De ERK-competenties dienen om de taalvaardigheid van een individu vast te stellen. Daarnaast helpen ze om lesboeken met elkaar te vergelijken. Het ERK maakt het ook mogelijk om het taalniveau duidelijk en universeel te beschrijven. De niveaus van het ERK zijn van toepassing op alle Europese talen en vormen een goede indicatie van het uitgangspunt voor training.

Het Europees Referentiekader maakt onderscheid tussen verschillende competentieniveaus. Deze steeds zijn onderverdeeld in twee sub niveaus. Container CEF/GER

De zes competentieniveaus van het ERK

Basisgebruiker

  • A1 – Basisgebruikers kunnen vertrouwde, dagelijkse uitdrukkingen en eenvoudige zinnen, gebaseerd op het dagelijks leven, begrijpen en gebruiken. Basisgebruikers zijn in staat zichzelf voor te stellen aan andere mensen, vragen aan anderen te stellen – bijv. over waar ze wonen, of ze iemand kennen - en te reageren op dit soort vragen. Basisgebruikers kunnen communiceren als de ander langzaam en duidelijk spreekt en bereid is te helpen.
  • A2 – Basisgebruikers kunnen veelgebruikte zinnen en uitdrukkingen begrijpen over onderwerpen die relevant zijn voor de gebruiker. (Bijvoorbeeld: informatie over een bekende, familie, winkels, werk of directe omgeving) Basisgebruikers communiceren in veelvoorkomende situaties door uitwisseling van informatie over bekende en veelvoorkomende onderwerpen. Basisgebruikers kunnen omschrijven waar ze vandaan komen, waar ze naar school zijn geweest, hoe hun omgeving er uit ziet of wat ze nodig hebben.

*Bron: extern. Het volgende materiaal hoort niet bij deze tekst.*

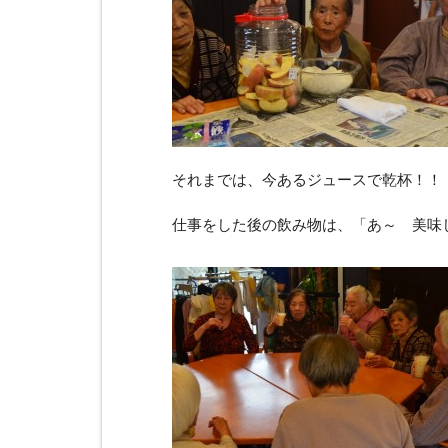
それまでは、今あるジュースで乾杯！！
仕事をした後の飲み物は、「あ～ 美味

Onafhankelijke taalgebruiker

  • B1 – Onafhankelijke taalgebruikers kunnen de belangrijkste punten van een gesprek begrijpen, mits normaal taalgebruik wordt gehanteerd en het gaat over vertrouwde onderwerpen met betrekking tot werk, school en vrije tijd. Op reis kunnen ze zich zelfstandig redden in de meeste situaties. Onafhankelijke taalgebruikers kunnen zich eenvoudig en begrijpelijk uitdrukken met betrekking tot bekende onderwerpen en persoonlijke interessegebieden. Onafhankelijke taalgebruikers kunnen verslag doen van hun ervaringen en gebeurtenissen. Ze kunnen hun dromen, doelen en ambities beschrijven en korte uitleg geven over hun plannen en visie.
  • B2 – Onafhankelijke taalgebruikers kunnen de belangrijkste punten uit complexe teksten over concrete en abstracte onderwerpen in hun vakgebied begrijpen. Ze zijn in staat om spontaan en vloeiend te communiceren, zodat een normaal gesprek met moedertaalsprekers goed mogelijk is. Onafhankelijke taalgebruikers kunnen zich duidelijk en gedetailleerd uitdrukken met betrekking tot een breed scala aan onderwerpen. Ze kunnen hun standpunt bij een actueel vraagstuk uitleggen en de voor- en nadelen van verschillende opties aangeven.

Vaardige gebruiker

  • C1 – Vaardige gebruikers kunnen langere en meer uitdagende teksten begrijpen over een veelvoud aan onderwerpen. Ze kunnen daarnaast ook impliciete betekenissen begrijpen. Ze kunnen zichzelf spontaan en vloeiend uitdrukken zonder duidelijk naar woorden te hoeven zoeken. Vaardige gebruikers kunnen de taal effectief en flexibel gebruiken in hun sociale en professionele leven, maar ook in hun opleiding. Ze kunnen zich duidelijk, gestructureerd en gedetailleerd uitdrukken met betrekking tot complexe vraagstukken. Ze kunnen ook verschillende methoden voor tekstassociatie op de juiste manier gebruiken.
  • C2 – Vaardige gebruikers begrijpen moeiteloos vrijwel alles wat ze lezen en horen. Vaardige gebruikers kunnen informatie uit verschillende geschreven en verbale bronnen samenvatten en zo motiveringen en verklaringen begrijpelijk presenteren. Ze kunnen zich spontaan, zeer vloeiend en nauwkeurig uitdrukken en ook de fijnere nuances van betekenis duidelijk maken bij meer complexe onderwerpen.